La Chiesa ha sempre avuto dei “momenti” topici in cui appare in particolare come Chiesa. I sacramenti, soprattutto. La messa domenicale, ovviamente. Ma non solo. Si pensi alle prime comunioni e le cresime che “facevano Chiesa” molto più dei battesimi che restavano prevalentemente individuali-familiari, come i matrimoni. Ora, i sacramenti sono tutti, variamente, in crisi. La messa domenicale, soprattutto dopo il Covid, è fortemente diminuita: le indagini più recenti parlano di un 17-18 per cento. I battesimi dei neonati sono ancora discretamente alti, ma in calo. Come la cresima. I matrimoni religiosi sono diventati una rarità. Tutte cose note.

In tutto questo vasto crollo di riti sacramentali quello che resiste meglio è un rito che non è un sacramento: i funerali. Anche quelli sono in crisi, certo, ma molto meno di battesimi, cresime, matrimoni e della stessa messa domenicale. Alcune cifre, anche recenti, parlano di una percentuale superiore al 90 per cento di funerali religiosi in Italia.

Ai funerali ci vanno in molti. Ma sono spesso celebrati male

Le ragioni di questa tenuta sono certamente varie. Va notato che quando si hanno cifre così è inevitabile che una buona parte di quegli eventi abbia delle motivazioni fragili.

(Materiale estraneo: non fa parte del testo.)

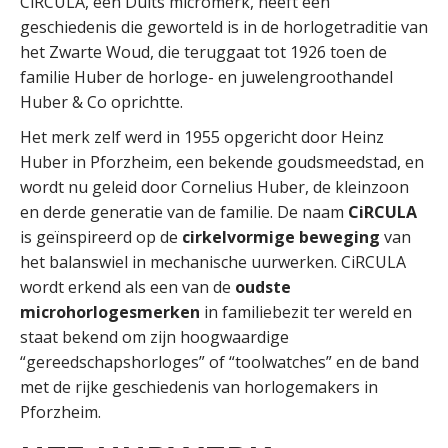
CiRCULA, een Duits micromerk, heeft een
geschiedenis die geworteld is in de horlogetraditie van
het Zwarte Woud, die teruggaat tot 1926 toen de
familie Huber de horloge- en juwelengroothandel
Huber & Co oprichtte.
Het merk zelf werd in 1955 opgericht door Heinz
Huber in Pforzheim, een bekende goudsmeedstad, en
wordt nu geleid door Cornelius Huber, de kleinzoon
en derde generatie van de familie. De naam
CiRCULA
is geïnspireerd op de
cirkelvormige beweging
van
het balanswiel in mechanische uurwerken. CiRCULA
wordt erkend als een van de
oudste
microhorlogesmerken
in familiebezit ter wereld en
staat bekend om zijn hoogwaardige
“gereedschapshorloges” of “toolwatches” en de band
met de rijke geschiedenis van horlogemakers in
Pforzheim.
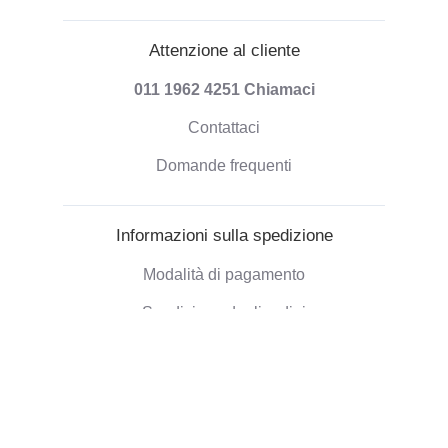
Attenzione al cliente
011 1962 4251
Chiamaci
Contattaci
Domande frequenti
Informazioni sulla spedizione
Modalità di pagamento
Spedizione degli ordini
Politica di Rimborso
Informazioni aziendali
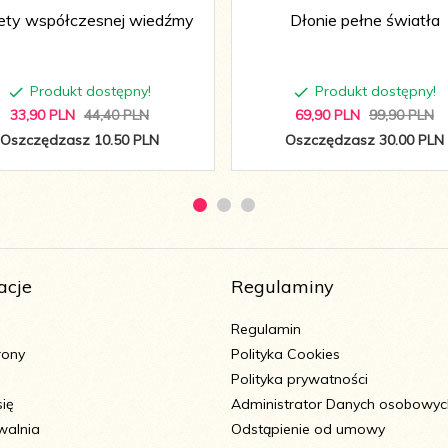
ety współczesnej wiedźmy
Dłonie pełne światła
Produkt dostępny!
Produkt dostępny!
33,
90
PLN
44,40 PLN
69,
90
PLN
99,90 PLN
Oszczędzasz 10.50 PLN
Oszczędzasz 30.00 PLN
acje
Regulaminy
Regulamin
rony
Polityka Cookies
Polityka prywatności
się
Administrator Danych osobowyc
walnia
Odstąpienie od umowy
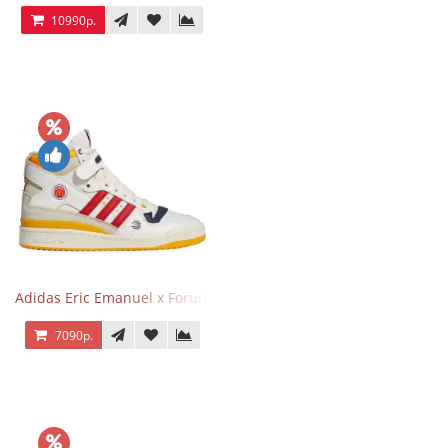
10990р.
Adidas Eric Emanuel x Forum 84 High Mcdonald’s
7090р.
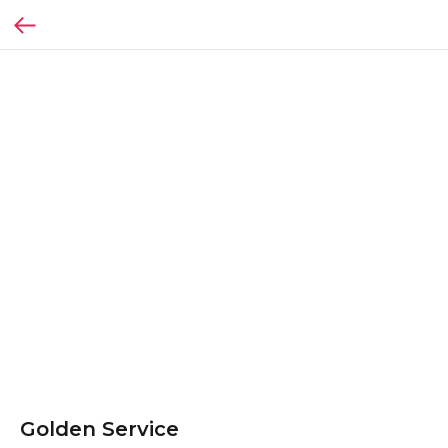
Golden Service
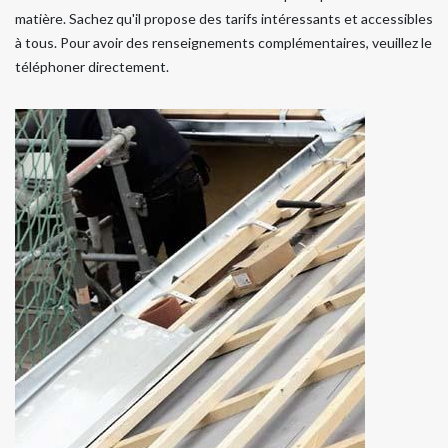
matière. Sachez qu'il propose des tarifs intéressants et accessibles
à tous. Pour avoir des renseignements complémentaires, veuillez le
téléphoner directement.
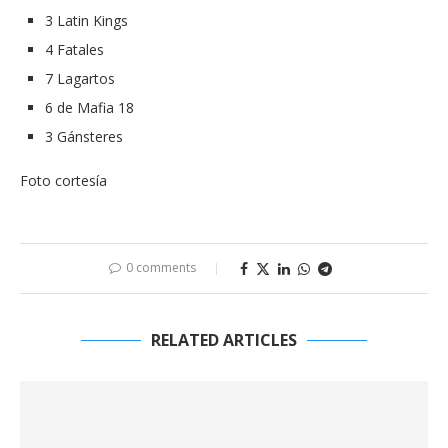
3 Latin Kings
4 Fatales
7 Lagartos
6 de Mafia 18
3 Gánsteres
Foto cortesía
0 comments
RELATED ARTICLES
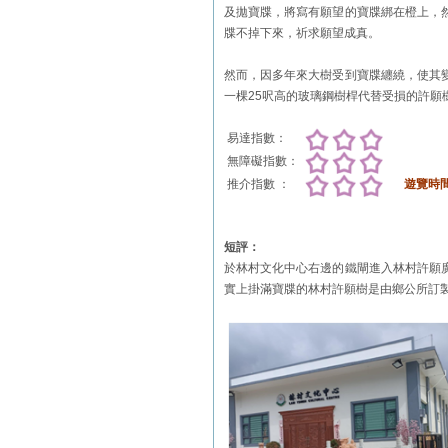
及拋寶牒，將寫有願望的寶牒綁在橙上，
牒不掉下來，祈求願望成真。
然而，因多年來大樹受到寶牒纏繞，使其
一棵25呎高的玻璃鋼樹桿代替受損的許願
易達指數：
無障礙指數：
推介指數 ：
遊覽時
短評：
於林村文化中心右邊的鐵閘進入林村許願
實上掛滿寶牒的林村許願樹是由鄉公所訂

Ma questo vale sempre oggi e valeva sempre per il passato. Quando “tutti” andavano a messa non è che tutti ci andavano per motivazioni altissime. Quindi non è questo che deve portare a sottovalutare l’importanza dei riti funebri.

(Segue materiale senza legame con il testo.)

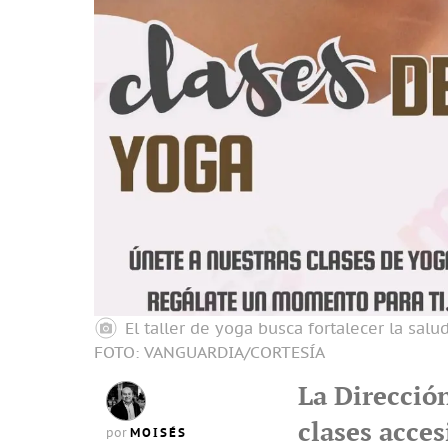
El taller de yoga busca fortalecer la salu
FOTO: VANGUARDIA/CORTESÍA
La Dirección
clases acces
MOISÉS
por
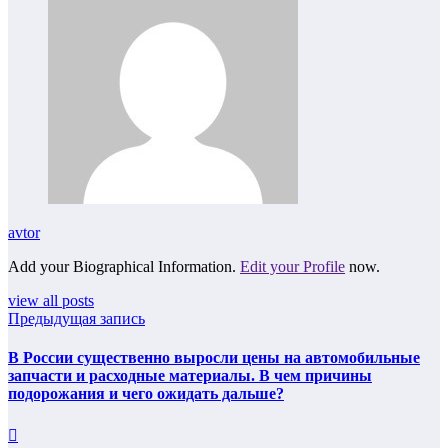
avtor
Add your Biographical Information.
Edit your Profile
now.
view all posts
Предыдущая запись
В России существенно выросли цены на автомобильные
запчасти и расходные материалы. В чем причины
подорожания и чего ожидать дальше?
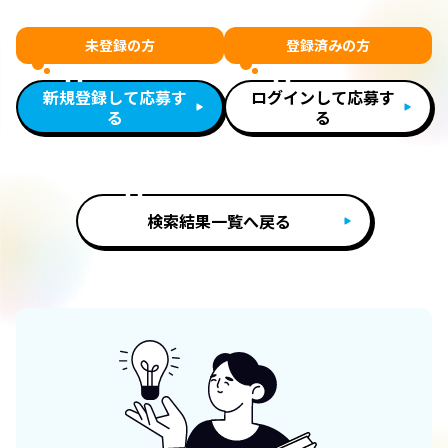
未登録の方
登録済みの方
新規登録して応募す
ログインして応募す
る
る
検索結果一覧へ戻る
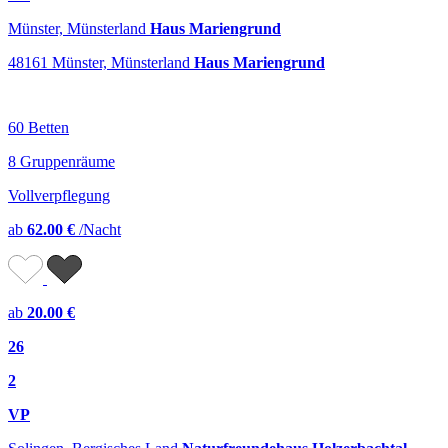
Münster, Münsterland
Haus Mariengrund
48161 Münster, Münsterland
Haus Mariengrund
60 Betten
8 Gruppenräume
Vollverpflegung
ab
62.00 €
/Nacht
ab
20.00 €
26
2
VP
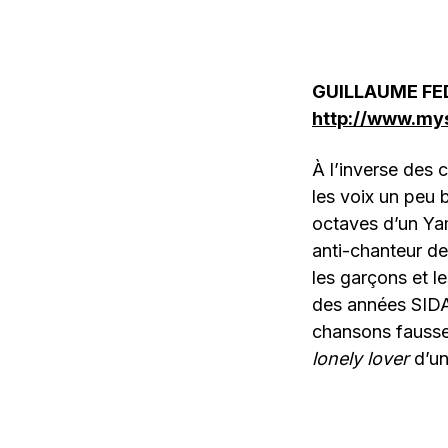
GUILLAUME FED
http://www.my
À l’inverse des 
les voix un peu 
octaves d’un Yam
anti-chanteur de
les garçons et l
des années SIDA
chansons fausse
lonely lover
d’un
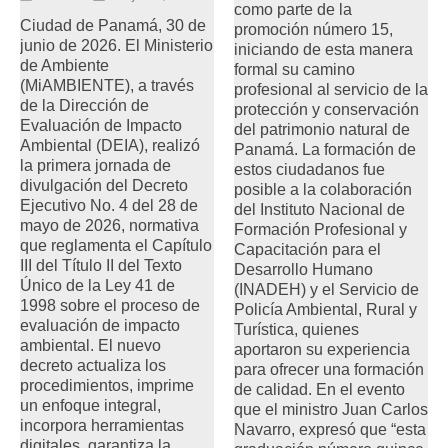
como parte de la
Ciudad de Panamá, 30 de
promoción número 15,
junio de 2026. El Ministerio
iniciando de esta manera
de Ambiente
formal su camino
(MiAMBIENTE), a través
profesional al servicio de la
de la Dirección de
protección y conservación
Evaluación de Impacto
del patrimonio natural de
Ambiental (DEIA), realizó
Panamá. La formación de
la primera jornada de
estos ciudadanos fue
divulgación del Decreto
posible a la colaboración
Ejecutivo No. 4 del 28 de
del Instituto Nacional de
mayo de 2026, normativa
Formación Profesional y
que reglamenta el Capítulo
Capacitación para el
III del Título II del Texto
Desarrollo Humano
Único de la Ley 41 de
(INADEH) y el Servicio de
1998 sobre el proceso de
Policía Ambiental, Rural y
evaluación de impacto
Turística, quienes
ambiental. El nuevo
aportaron su experiencia
decreto actualiza los
para ofrecer una formación
procedimientos, imprime
de calidad. En el evento
un enfoque integral,
que el ministro Juan Carlos
incorpora herramientas
Navarro, expresó que “esta
digitales, garantiza la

Perché questo è il problema. I funerali sono riti insieme frequenti e sottostimati, frequenti per le cifre di cui sopra, ma sottostimati. Mediamente, sono celebrati male. Si fatica a fare veglie prima del rito in chiesa, nelle case o nelle funeral home, il rito in chiesa è frettoloso, senza ruoli adeguati nella liturgia (lettori, chierichetti…), senza musica, in una parola: brutto. Certo, non tutti, ma molti funerali sono decisamente brutti, alcuni al limite dell’indecenza, quasi un insulto a chi  sta soffrendo.

Ora tutto questo è strano. La Chiesa che cerca contatti con la gente (è il suo “mestiere”), snobba la gente che chiede contatti con la Chiesa, precisamente, in occasione dei funerali. Per la Chiesa, dunque, si tratta di una colossale occasione persa.

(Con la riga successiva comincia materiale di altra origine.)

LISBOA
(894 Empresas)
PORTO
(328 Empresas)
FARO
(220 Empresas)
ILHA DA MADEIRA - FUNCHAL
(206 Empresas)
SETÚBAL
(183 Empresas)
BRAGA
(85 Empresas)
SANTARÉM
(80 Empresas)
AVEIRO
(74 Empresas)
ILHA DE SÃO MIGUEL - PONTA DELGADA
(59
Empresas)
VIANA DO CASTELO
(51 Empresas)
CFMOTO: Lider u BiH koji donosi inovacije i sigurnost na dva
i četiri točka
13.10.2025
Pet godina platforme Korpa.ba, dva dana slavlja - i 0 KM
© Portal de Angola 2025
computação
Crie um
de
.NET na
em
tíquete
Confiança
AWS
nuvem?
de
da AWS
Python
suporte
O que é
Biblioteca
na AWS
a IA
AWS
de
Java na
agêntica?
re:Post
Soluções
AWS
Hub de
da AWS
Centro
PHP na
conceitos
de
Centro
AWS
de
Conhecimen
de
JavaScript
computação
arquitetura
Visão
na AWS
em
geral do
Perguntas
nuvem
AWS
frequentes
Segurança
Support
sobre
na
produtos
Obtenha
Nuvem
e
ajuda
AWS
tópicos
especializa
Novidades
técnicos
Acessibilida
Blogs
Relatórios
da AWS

Il rispetto per chi soffre e la possibilità di ricuperare alcuni dei molti legami persi

Occasione persa, non solo perché si celebra male il funerale in chiesa, ma perché non si cerca di elaborare una pastorale attorno alla morte. La morte: non evento qualsiasi, ma un evento cruciale nella storia personale e familiare della gente. E quindi non ci si chiede come preparare il rito, prima, come celebrarlo, come “prolungarlo”, dopo. L’esperienza della morte di una persona cara, invece, dovrebbe diventare un’impareggiabile occasione che la comunità cristiana potrebbe cogliere per tentare un’elaborazione del dolore e per offrire, a chi lo vuole, una qualche forma di consolazione, nel momento in cui se ne ha più bisogno.

Si parla tanto, da parte di tutti, di un oblio della morte. Si lamenta che non si parli più della morte e che, quando se ne parla, sia sempre la morte degli altri. Vero, verissimo. Ma se una comunità cristiana celebra male i funerali e non cerca di accompagnare chi si trova in lutto, contribuisce a quell’oblio.

E quando si aggrega al coro dei lamenti di chi dice che la morte è dimenticata non si accorge che sta elevando lamenti su se stessa.